Hidden Gem: Kenny Chesney’s “Where I Grew Up”

kenny chesney hemingway's whiskey

Released on Kenny Chesney’s 2010 album Hemingway’s Whiskey, “Where I Grew Up” ranks among the most impressive of his catalog. Written by Ashley Gorley, Kelley Lovelace, and Neil Thrasher, the song details the things typically attributed to getting older – the family home, or drinking beer by a lake – but places aging instead in very specific moments: his grandfather’s death, seeing his mother cry, or flipping his truck.

See I gained a little on Father Time
That night I crossed that center line
I bet I rolled a dozen times

Next thing I knew I was waking up upside down
Praying God just get me out
Then I hit my knees beside what was left of my truck
Hey, that’s where I grew up

“I haven’t had one of these songs in a while,” Chesney told Billboard of the song in 2010. ‘Where I Grew Up’ is a song that you really look for, you hope you get three or four of them in a career.

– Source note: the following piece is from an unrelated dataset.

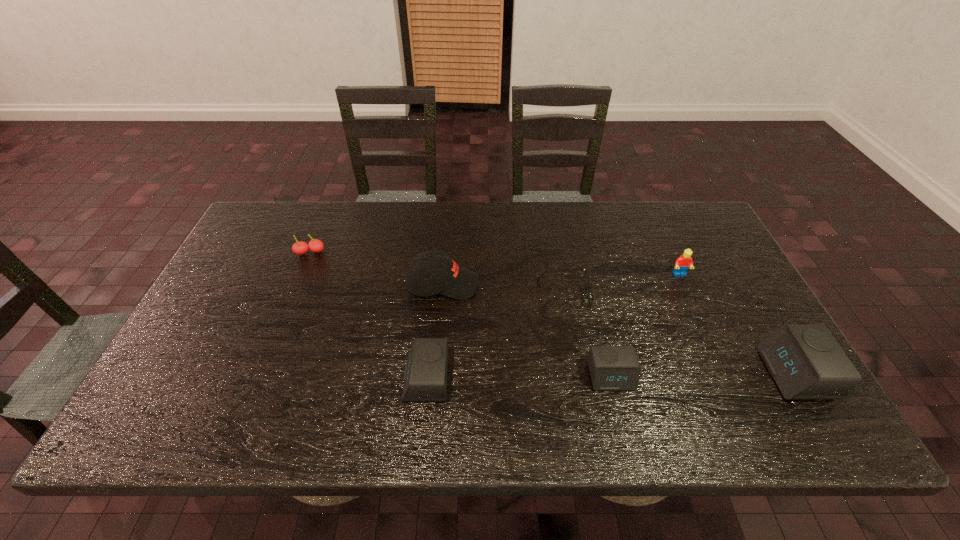 Where is `free space located on the face of the sixth object from left to right`? This screenshot has height=540, width=960. free space located on the face of the sixth object from left to right is located at coordinates (697, 313).

Where is `object that is at the far edge`? object that is at the far edge is located at coordinates (300, 248).

Identify the location of alarm clock that is at the right edge. (805, 360).

At what (x,y) coordinates should I click in order to perform the action: click on Lego that is at the right edge. Please return your answer as a coordinate pair (x, y). This screenshot has width=960, height=540. Looking at the image, I should click on (682, 264).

And I’ve been lucky to have three or four of them. This is me. I’ve been in every scenario in this song. I remember as a kid writing in one of my buddy’s yearbook, “I hope we never grow up.” And I try in lots of ways to make that philosophy come true, but then again you realize in some ways I already had. My grandfather died when I was a kid, and I grew up a little bit. I think this song teaches us that there are things in our lives that force us to grow up.”